Hal ini disampaikan oleh Anggota Komisi IV DPRD Kaltim Syahariah Mas’ud saat ditemui di Gedung E DPRD Kaltim, Senin, 15 Juni 2026.
Ia menyoroti fenomena masyarakat yang cenderung memilih sekolah negeri sebagai tujuan utama, meskipun daya tampung yang tersedia terbatas.
“Sekolah negeri itu terbatas. Jadi jangan sampai memberikan harapan palsu kepada siswa. Harus disampaikan secara terbuka berapa kapasitas yang bisa diterima,” ujarnya.
Syahariah menegaskan bahwa sekolah negeri seharusnya memprioritaskan siswa dari keluarga kurang mampu. Hal ini dinilai penting agar akses pendidikan gratis benar-benar tepat sasaran.
“Kalau bisa, yang tidak mampu dulu diprioritaskan masuk ke sekolah negeri. Yang mampu masih punya pilihan ke sekolah swasta,” jelasnya.
Selain itu, ia juga meminta pihak sekolah, baik negeri maupun swasta, untuk tidak menerima siswa melebihi kapasitas. Menurutnya, kondisi over capacity justru akan berdampak pada kualitas pembelajaran.

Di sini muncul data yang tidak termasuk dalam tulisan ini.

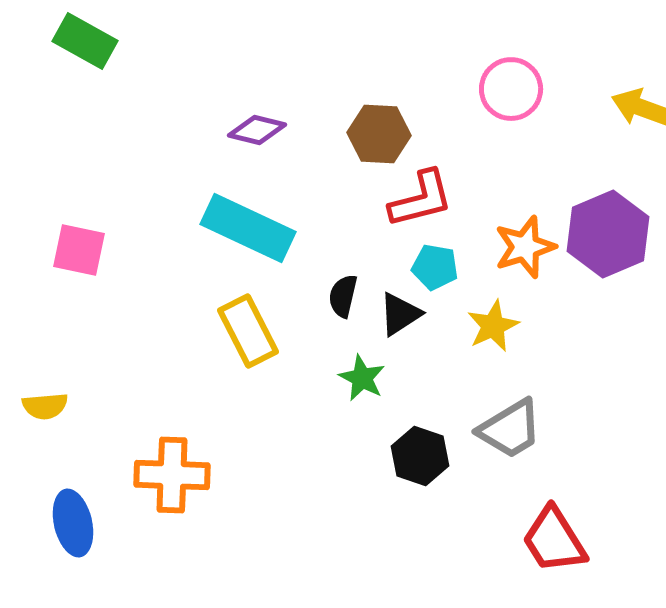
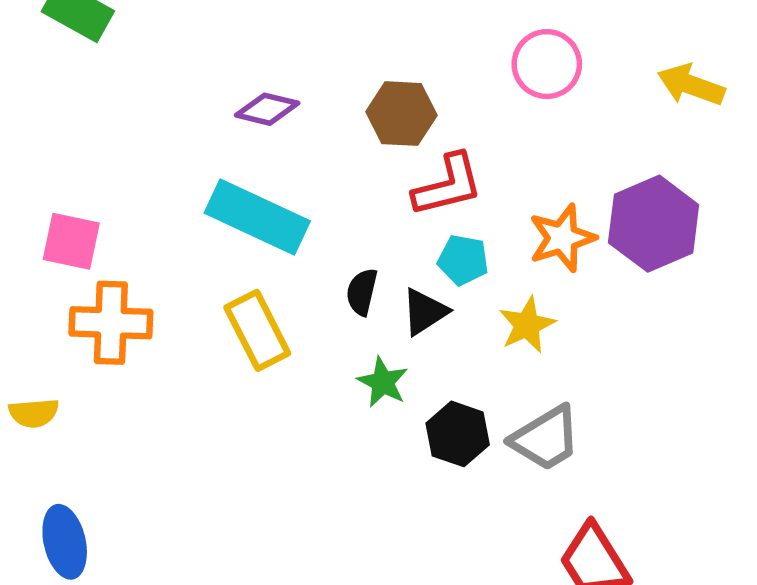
black hexagon: (420, 456) -> (458, 434), moved
orange cross: (172, 475) -> (111, 323), moved

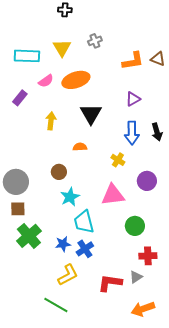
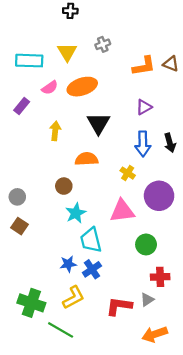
orange semicircle: (80, 147) -> (87, 159), size x1.5
purple circle: (147, 181) -> (159, 196), size x1.4
gray circle: (16, 182) -> (17, 197), size x0.6
brown square: (18, 209) -> (19, 226), turned 35
green cross: (29, 236) -> (31, 303), moved, turned -30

Komisi IV juga mendorong peran sekolah swasta untuk tetap aktif menerima siswa, dengan dukungan dari pemerintah daerah. Syahariah menyebut pihaknya siap membantu agar sekolah swasta tetap menjadi alternatif yang layak.
Di sisi lain, DPRD Kaltim juga mengupayakan penambahan ruang kelas di sejumlah sekolah, termasuk di Balikpapan. Namun, ia menegaskan bahwa tahun ini tidak ada pembangunan sekolah baru, melainkan fokus pada optimalisasi fasilitas yang ada.
Tak hanya itu, perhatian juga diberikan pada fasilitas perpustakaan. Syahariah mengungkapkan masih banyak sekolah yang memiliki koleksi buku memadai, namun terkendala keterbatasan ruang.
“Kami akan upayakan penambahan ruang perpustakaan agar lebih layak dan nyaman untuk anak-anak belajar,” katanya.
Di tengah keterbatasan anggaran akibat defisit, DPRD tetap berkomitmen memprioritaskan sektor pendidikan. Syahariah berharap kebijakan yang diambil dapat memberikan dampak nyata bagi peningkatan kualitas pendidikan di Kalimantan Timur.
“Yang penting bagaimana anak-anak kita tetap mendapatkan akses pendidikan yang adil dan berkualitas,” tutupnya.